Embora ainda seja cedo para cravar sobre as pretensões das neossiglas, até por conta da celeridade das mudanças e de um conjunto de contradições apresentadas entre suas propostas e ações, é importante acompanhar os movimentos dos novos partidos que se valem de ferramentas efetivas de marketing político a fim de se aproximar dos cidadãos. Esta profissionalização da comunicação partidária deve gerar, além de um ganho técnico, como já é perceptível nos materiais desses partidos, um ganho ético, principalmente para aquelas siglas que buscarem profissionais egressos de boas instituições de ensino superior, nas quais é ressaltada a importância fundamental da credibilidade e da transparência para a consolidação de marcas numa sociedade cada vez mais informada e conectada.

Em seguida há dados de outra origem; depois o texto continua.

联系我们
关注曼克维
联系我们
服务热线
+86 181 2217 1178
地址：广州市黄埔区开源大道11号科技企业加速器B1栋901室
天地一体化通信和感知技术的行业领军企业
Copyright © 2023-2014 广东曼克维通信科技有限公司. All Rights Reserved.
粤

Livres, Podemos, Avante e Patriota esboçam conceitos contemporâneos, como o neoliberalismo econômico e a plataforma de participação digital, mas estes não necessariamente significam avanços ou firmamento ideológico, pois ainda se justapõem a proposições genéricas sobre participação, transparência e democracia. Colocações vagas possibilitam interpretações difusas, com potencial de justificar eventuais adesões a diferentes forças políticas, independentemente do viés ideológico.

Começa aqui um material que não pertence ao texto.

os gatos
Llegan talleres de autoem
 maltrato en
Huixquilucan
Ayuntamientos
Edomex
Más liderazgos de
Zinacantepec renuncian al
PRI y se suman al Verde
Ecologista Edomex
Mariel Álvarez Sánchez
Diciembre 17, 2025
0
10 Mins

Acompanhar a trajetória dessas siglas é importante para identificar se os choques que caracterizam as transições são meros ajustes naturais na construção da identidade partidária ou se este comportamento, ainda difuso, caracterizará um comportamento maleável à constituição de maiorias para administração pública, o que tem caracterizado a “democracia de coalizão” e o balcão de negócios que gera tanta repulsa aos cidadãos.
A renovação partidária é condição importante para a busca por credibilidade e representatividade perdidas com a descrença generalizada na política. Mas tal renovação deve ser mais ampla e profunda do que simplesmente mexer nas aparências. Deve-se buscar reformas partidárias estruturais, com a definição de missão, visão e valores – aspectos fundamentais na construção de uma cultura organizacional – para, aí, sim, renovar toda a comunicação de marketing partidário. Caso isso não ocorra, o eleitorado tende a perceber o engodo marqueteiro e as mudanças de fachada de “rejuvenescidas” agremiações, com potencial aumento na descrença com a política, o que pode piorar a aversão e abrir caminho para aventureiros que se colocam como não políticos, oportunistas que se aproveitem da repulsa à política e aos políticos, mas que tendem a se valer dos mesmos comportamentos fisiológicos que tanto criticam. Com um adendo nefasto: a possibilidade de somar a isso uma abordagem autoritária e sectária, que pode gerar uma cisão que não se sente desde o distante 1964.